Our analysis also suggests that under the mild drought stress, different genes involved in photosynthesis are differentially expressed in leaves and the roots. We found, for example, up-regulation of a gene for RuBisCO activase A in Maresi leaves and differential expression of two genes encoding chlorophyll a-b binding proteins in leaves of both genotypes, whereas another gene for chlorophyll a-b binding protein was up-regulated in roots only. Similarly, we noticed down-regulation of a gene encoding one of PSII components in leaves, whereas, in roots, two other genes for PSII proteins were up-regulated. This may suggest that drought results in an organ-specific expression of genes with similar function, although we are aware that we analyzed only one time-point of the stress treatment, so we only spotted a subset of the dynamic changes of the transcriptomes and we cannot rule out that some of these genes exhibit different expression patterns at the early stage of the stress. Such possibility is partially supported by the research of Chmielewska et al. [
18] who used plant material from the same experiment (the same genotypes and drought treatment) for the analysis of leaves and roots proteomes and metabolomes. On the protein level, they found a higher accumulation of oxygen-evolving enhancer protein in leaves of Maresi and a ferredoxin-NADP+ oxidoreductase in leaves of CamB, while in our study the differential expression of their transcripts was not found. It is likely that the up-regulation of transcription could occur at an earlier stage of the stress application and on the 10th day, the differences were visible only on the protein level. Similarly, Chmielewska et al. [
18] found a higher accumulation of RuBisCO activase B in both genotypes and RuBisCO activase A protein in the leaves of Maresi only, while in our analysis, only the latter protein is in agreement with its transcript up-regulation. Nevertheless, taking together the above aspects of our analysis, the photosynthesis-related genes may be considered as a source of better drought response of roots, due to their possible anti-oxidative role protecting macromolecules from oxidative damage in this organ.

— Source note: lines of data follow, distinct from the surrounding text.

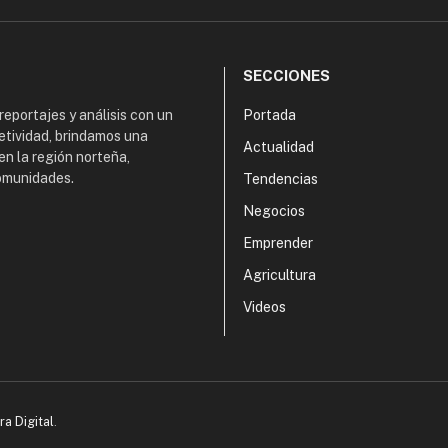
SECCIONES
 reportajes y análisis con un
Portada
etividad, brindamos una
Actualidad
en la región norteña,
comunidades.
Tendencias
Negocios
Emprender
Agricultura
Videos
ra Digital
.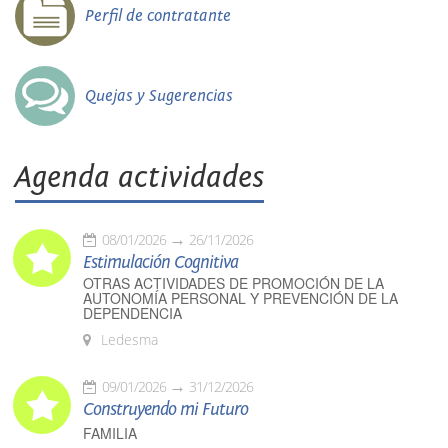
Perfil de contratante
Quejas y Sugerencias
Agenda actividades
08/01/2026
26/11/2026
Estimulación Cognitiva
OTRAS ACTIVIDADES DE PROMOCIÓN DE LA
AUTONOMÍA PERSONAL Y PREVENCIÓN DE LA
DEPENDENCIA
Ledesma
09/01/2026
31/12/2026
Construyendo mi Futuro
FAMILIA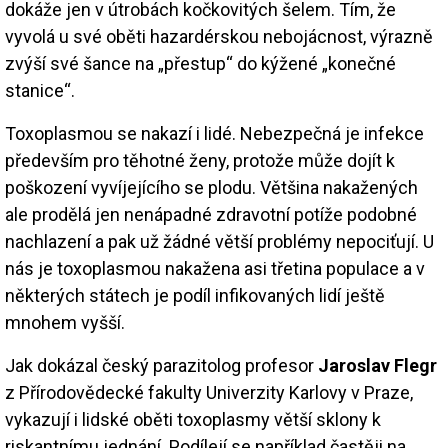
dokáže jen v útrobách kočkovitých šelem. Tím, že
vyvolá u své oběti hazardérskou nebojácnost, výrazně
zvýší své šance na „přestup“ do kýžené „konečné
stanice“.
Toxoplasmou se nakazí i lidé. Nebezpečná je infekce
především pro těhotné ženy, protože může dojít k
poškození vyvíjejícího se plodu. Většina nakažených
ale prodělá jen nenápadné zdravotní potíže podobné
nachlazení a pak už žádné větší problémy nepociťují. U
nás je toxoplasmou nakažena asi třetina populace a v
některých státech je podíl infikovaných lidí ještě
mnohem vyšší.
Jak dokázal český parazitolog profesor
Jaroslav Flegr
z Přírodovědecké fakulty Univerzity Karlovy v Praze,
vykazují i lidské oběti toxoplasmy větší sklony k
riskantnímu jednání. Podílejí se například častěji na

To conclude, we have found a substantial number of transcription factor encoding genes that are involved in the drought response in roots of barley. The use of microarrays, despite their limitations, allowed us to make an unbiased comparison of transcriptome changes induced by mild drought to the response of the same genotypes to severe stress, which we studied previously [
20]. The comparability of both analyses was ensured by the use of the same type of arrays and experimental methodology, except for the drought regime, in both experiments. We are aware, however, that additional use of the RNA-Seq method may give a more in-depth view on global gene expression changes. Nevertheless, our analysis suggests that genotype-dependent drought tolerance is accompanied by a lower number of gene expression changes than response of the susceptible genotype. The gene expression regulation is probably directed toward the maintenance of root meristems proliferation and a yet unidentified network of epigenetic changes that may allow a better acclimation of the plant to the stress conditions and may be triggered by factors involved in chromatin remodeling and DNA methylation. We found that a part of the drought response mechanisms is controlled by transcription regulators from Tiffy, WRKY, HB-KNOX, and mTERF families that may act within jasmonate and gibberellin signaling pathways. Our data also show that the activation of several TFs may be important in mild drought but not in severe drought response. We believe that the TF-encoding genes identified in the present study may be used as future targets for the enhancement of drought tolerance in barley and related species.